Camuflagem.

Sempre que não penso primeiro em mim, me arrependo. Mas, tenho que aprender a não pensar somente em mim, nem que seja, de forma camuflada. Afinal, as relações necessitam de doação, de entrega, de um abortamento de egocentrismos e de egoísmos. Fato: preciso pensar nos outros também, e sempre.

Não entendo, então, o esgotamento de energia que sinto, toda vez que me entrego demais, faço planos, nem que sejam apenas mentais e, um simples movimento ao contrário, de estar 'dando trabalho', de estar 'cobrando' coisas, como presença, doações à minha pessoa, sentimentos, entregas, me exaspera e sinto vontade de me enfiar de novo debaixo das minhas cobertas sozinha e nunca mais me ver em outra situação, que não seja, SOZINHA. 

É que sozinha, eu não preciso perpetuar desejos, movimentos de caminhadas a dois, de auxílios mútuos, de acontecimentos a dois felizes e portentosos, até.
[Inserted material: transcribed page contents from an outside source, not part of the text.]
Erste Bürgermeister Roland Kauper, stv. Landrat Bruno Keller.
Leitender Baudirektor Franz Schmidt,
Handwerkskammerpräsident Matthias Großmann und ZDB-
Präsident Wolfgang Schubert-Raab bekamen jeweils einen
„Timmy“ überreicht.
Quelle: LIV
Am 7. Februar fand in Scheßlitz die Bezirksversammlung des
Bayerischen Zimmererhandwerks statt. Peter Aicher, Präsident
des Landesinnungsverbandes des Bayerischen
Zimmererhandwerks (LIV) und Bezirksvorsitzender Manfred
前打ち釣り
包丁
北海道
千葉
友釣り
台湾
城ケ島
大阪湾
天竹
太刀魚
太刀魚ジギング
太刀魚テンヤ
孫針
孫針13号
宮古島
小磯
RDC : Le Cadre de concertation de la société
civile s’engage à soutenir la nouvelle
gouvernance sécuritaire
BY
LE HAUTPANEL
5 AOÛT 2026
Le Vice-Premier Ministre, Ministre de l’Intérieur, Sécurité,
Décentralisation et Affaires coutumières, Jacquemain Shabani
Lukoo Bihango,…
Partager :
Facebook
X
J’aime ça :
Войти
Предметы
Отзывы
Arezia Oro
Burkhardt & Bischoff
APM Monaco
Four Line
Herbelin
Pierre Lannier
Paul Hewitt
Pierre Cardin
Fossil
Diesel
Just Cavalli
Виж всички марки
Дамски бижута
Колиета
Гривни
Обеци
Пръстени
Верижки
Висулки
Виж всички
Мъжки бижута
Os prazeres se amontoam em cima apenas de mim, os vasos ficam cheios de flores apenas para mim, os sussurros são abafados e restam apenas os meus bocejos, de sono e de tédio. Não, eu não quero que desfaçam planos por minha causa, que abortem desejos, que vomitem ou regurgitem sabores, apenas porque eu não quero ir até o prato principal. Ao mesmo tempo, quero. E fico mal por isso.
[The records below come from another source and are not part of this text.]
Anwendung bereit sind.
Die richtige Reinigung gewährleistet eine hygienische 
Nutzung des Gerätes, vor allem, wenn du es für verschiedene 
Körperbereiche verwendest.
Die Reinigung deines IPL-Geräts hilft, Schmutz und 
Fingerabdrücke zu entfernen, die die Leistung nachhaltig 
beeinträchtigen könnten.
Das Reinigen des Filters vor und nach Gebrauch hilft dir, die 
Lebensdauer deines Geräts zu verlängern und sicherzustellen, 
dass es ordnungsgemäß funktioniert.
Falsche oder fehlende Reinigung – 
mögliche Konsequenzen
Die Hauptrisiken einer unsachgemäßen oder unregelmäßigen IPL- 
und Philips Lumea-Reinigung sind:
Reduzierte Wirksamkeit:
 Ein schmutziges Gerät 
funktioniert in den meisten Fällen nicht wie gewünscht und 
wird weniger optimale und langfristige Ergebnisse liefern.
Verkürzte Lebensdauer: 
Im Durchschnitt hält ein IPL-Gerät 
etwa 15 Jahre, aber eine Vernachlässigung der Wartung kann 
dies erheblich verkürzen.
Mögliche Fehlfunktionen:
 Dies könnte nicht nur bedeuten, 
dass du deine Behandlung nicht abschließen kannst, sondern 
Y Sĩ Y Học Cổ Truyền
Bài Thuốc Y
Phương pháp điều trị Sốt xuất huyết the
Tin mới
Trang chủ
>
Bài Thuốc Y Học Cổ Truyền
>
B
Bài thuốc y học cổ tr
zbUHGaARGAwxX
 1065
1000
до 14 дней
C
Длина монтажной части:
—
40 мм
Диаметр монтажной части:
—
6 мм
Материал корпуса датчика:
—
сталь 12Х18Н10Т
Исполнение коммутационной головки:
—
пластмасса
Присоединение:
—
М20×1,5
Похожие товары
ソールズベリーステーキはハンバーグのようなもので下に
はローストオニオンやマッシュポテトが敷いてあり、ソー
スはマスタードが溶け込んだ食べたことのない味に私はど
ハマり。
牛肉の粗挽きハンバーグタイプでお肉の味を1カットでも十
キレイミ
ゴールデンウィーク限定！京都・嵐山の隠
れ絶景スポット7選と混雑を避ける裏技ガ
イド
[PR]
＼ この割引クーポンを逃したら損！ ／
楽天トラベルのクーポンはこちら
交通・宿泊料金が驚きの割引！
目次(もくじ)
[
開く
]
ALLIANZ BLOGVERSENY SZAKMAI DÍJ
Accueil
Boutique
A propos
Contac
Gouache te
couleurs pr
Mas eu regurgito, eu vomito, eu deixo, eu evito, eu refaço caminhos, eu repenso planos, eu deixo de ir, eu domestico meus bichos, ou redomestico, para que, caseiros, não forcem do outro caças que só eu desejo caçar, ainda. E se torna fácil demais prá mim isso, visto que encaro um dia após o outro como 'o dia de prazer'. Mas, me arrependo, se vejo que é só a entrega obtusa do momento, e, não posso 'exigir' que os outros façam isso também.
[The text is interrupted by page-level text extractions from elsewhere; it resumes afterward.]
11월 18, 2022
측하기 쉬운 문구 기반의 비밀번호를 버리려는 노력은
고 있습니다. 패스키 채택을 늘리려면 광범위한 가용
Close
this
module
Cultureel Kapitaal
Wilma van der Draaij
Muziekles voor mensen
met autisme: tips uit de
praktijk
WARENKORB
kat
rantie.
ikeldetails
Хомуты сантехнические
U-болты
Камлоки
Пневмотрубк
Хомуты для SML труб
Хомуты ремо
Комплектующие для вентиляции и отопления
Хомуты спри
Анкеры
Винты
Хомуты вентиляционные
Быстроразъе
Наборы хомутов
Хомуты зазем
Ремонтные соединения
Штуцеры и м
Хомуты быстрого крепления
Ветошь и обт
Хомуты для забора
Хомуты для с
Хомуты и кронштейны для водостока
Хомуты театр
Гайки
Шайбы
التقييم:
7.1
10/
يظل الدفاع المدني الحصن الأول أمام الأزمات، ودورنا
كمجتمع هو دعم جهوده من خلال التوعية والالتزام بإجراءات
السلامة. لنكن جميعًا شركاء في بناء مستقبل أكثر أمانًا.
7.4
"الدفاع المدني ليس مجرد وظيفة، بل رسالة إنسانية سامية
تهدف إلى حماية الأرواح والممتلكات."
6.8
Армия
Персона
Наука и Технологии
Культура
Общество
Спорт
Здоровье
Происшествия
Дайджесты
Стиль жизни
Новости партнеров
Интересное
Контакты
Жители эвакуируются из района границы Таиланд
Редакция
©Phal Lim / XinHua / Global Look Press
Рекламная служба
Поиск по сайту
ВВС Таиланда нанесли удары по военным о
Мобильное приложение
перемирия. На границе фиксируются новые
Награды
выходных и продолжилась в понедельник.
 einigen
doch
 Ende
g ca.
Aí o caminho de volta fica tenso. Aprendo também, junto com 'o dia de prazer' a recuar, esperar sempre menos, não acreditar tanto em palavras soltas. Aí vem todo um esquema de voltar a pensar SÓ EM MIM, correndo, de novo, o alto risco de ir esquecendo DO OUTRO. É um processo libertário, mas, extremamente idiossincrático e subjetivo. Não gosto disso e, o medo toma conta do outro, quando, na caminhada, a ameaça começa a soltar suas garras. E começa o meu processo de camuflagem, que só eu entendo, e sei, e uso. E ninguém jamais vai entender.

E fico repetindo prá mim mesma que eu sou única, eu sou estanque, que ninguém pensa como eu, mas, devo estar também enganada. Os outros querem um pouco sempre dos outros também, e de mim. Se eu voltar a ser egoísta, e coisas do gênero, talvez nem existissem as pessoas tantas que dizem me amar, em volta. Penso que valha a pena doar sem camuflagens, sujeirinhas embaixo do tapete, apenas para viver as relações com felicidade. Porque a felicidade é hoje. E existe, sim. A dois, no caso.

Eu preciso pensar primeiro em mim, apenas para não saber-me só e aprender a estar com os outros, com a cabeça livre de sentimentos ruins, ou, no cerne das questões, não cobrar nada, principalmente de quem não tem o dever clássico de me dar, nem de me proporcionar nada. E não estou falando de coisas materiais, nunca falo nisso. Falo de sentimentos, de paz, sempre. Sem camuflagens.

Dentro, aflição. Fora, sorriso. Camuflagens à parte: operação pensar em mim, sempre.